But private-sector companies are continuing to sidestep Saudization by using local recruitment companies.
“There are certain companies that can supply employees that are not counted as yours, they’re casuals.
“Most hotels are doing it this way to get over the Nitaqat system. So if you have 100 employees for example, 75 of those are yours and 25 are from outside and therefore not counted as your own labour,” Al Atiq revealed.
Samir Kantaria, who heads up international law firm Al Tamimi and Co’s regional employment practise, commented: “These manpower supply companies are going to be doing a roaring trade.”
These recruitment consultants can be an expensive staffing option for hotels, according to Kantaria, who said “you end up paying more because the firms will charge you an addition on top of salaries and benefits”.
Yet a search for ‘manpower Saudi Arabia’ on Google.com brings up a host of such companies, many of which have marketed themselves as “rapidly expanding” organisations.
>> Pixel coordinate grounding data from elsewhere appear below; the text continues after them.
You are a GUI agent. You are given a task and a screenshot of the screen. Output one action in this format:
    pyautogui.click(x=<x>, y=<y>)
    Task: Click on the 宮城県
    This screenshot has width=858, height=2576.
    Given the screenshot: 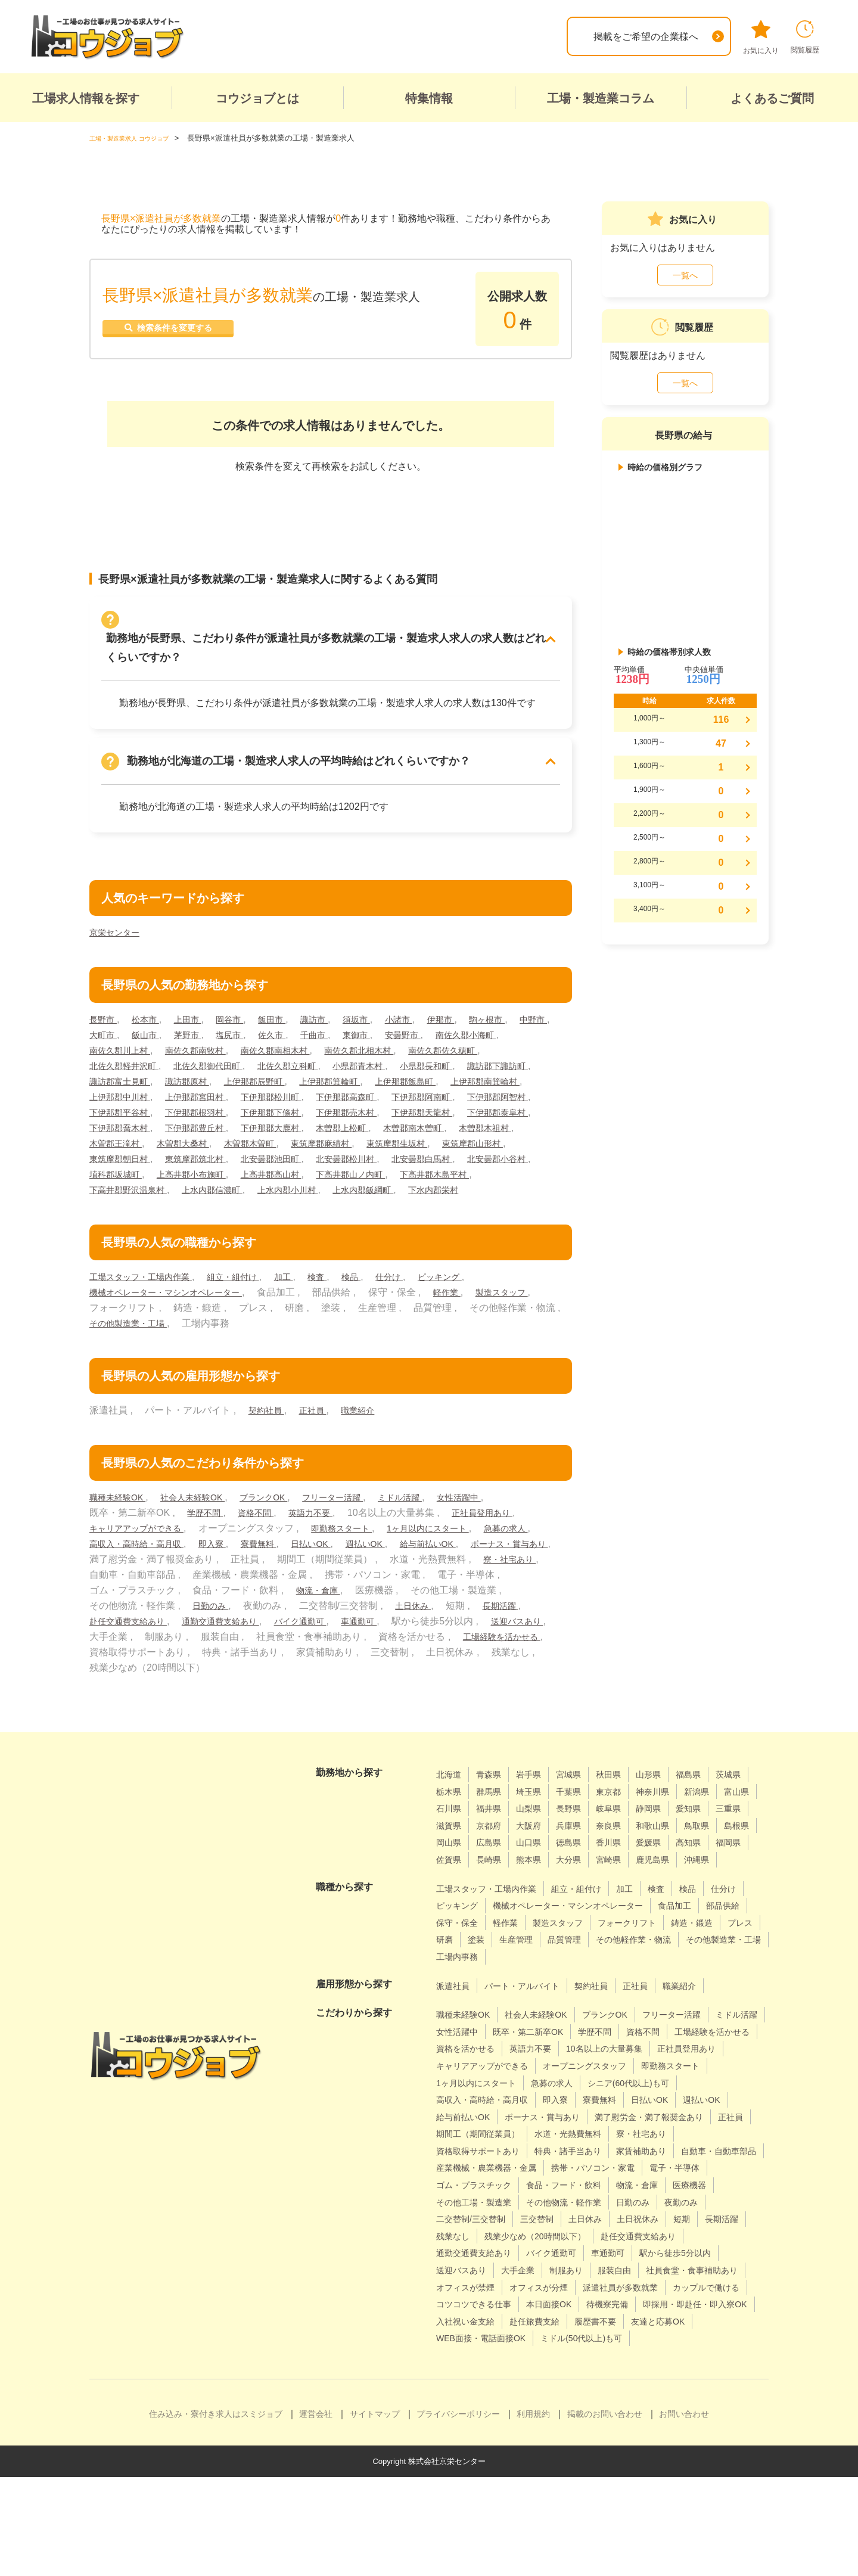 What is the action you would take?
    pyautogui.click(x=581, y=1805)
“The question we asked is ‘can I hire someone through a recruitment consultant or a manpower supply company so they don’t come under my sponsorship?’ Technically, as long as the supply firm is meeting its obligations, they can,” said Kantaria.
“If a hotel as part of the Nitaqat system didn’t have sufficient visas they could go to one of these companies. You usually find that only Saudi nationals can set up these companies,” he added.
Kantaria said he was uncertain as to whether Nitaqat applied to local business owners: “As far as I know there haven’t been guidelines issued, it’s almost being handled on an ad hoc basis. That’s the biggest problem. Before Nitaqat there was a quota, but it was never really enforced.”
Figures releases in 2011 estimated that 500,000 nationals remained unemployed in the Kingdom despite frequent government efforts to boost local employment in the private sector. Recent unrest across the Arab world is thought to have pushed the government to act quickly in the introduction of Nitaqat.
“With the Arab Spring, they want to ensure their people are looked after and the implementation of this programme is more rigorous than we’ve seen previously in terms of Saudization,” said Kantaria.
When asked what would happen if hotels did not meet quotas, Al Atiq said: “Most probably you won’t be given visas. It’s a big challenge, who knows what will happen in the future.
“We hope that they [the government] will realise that hotels aren’t like every private-sector industry, we depend mostly on expats for the jobs of housekeeping, stewards etc., and you cannot get Saudis easily.”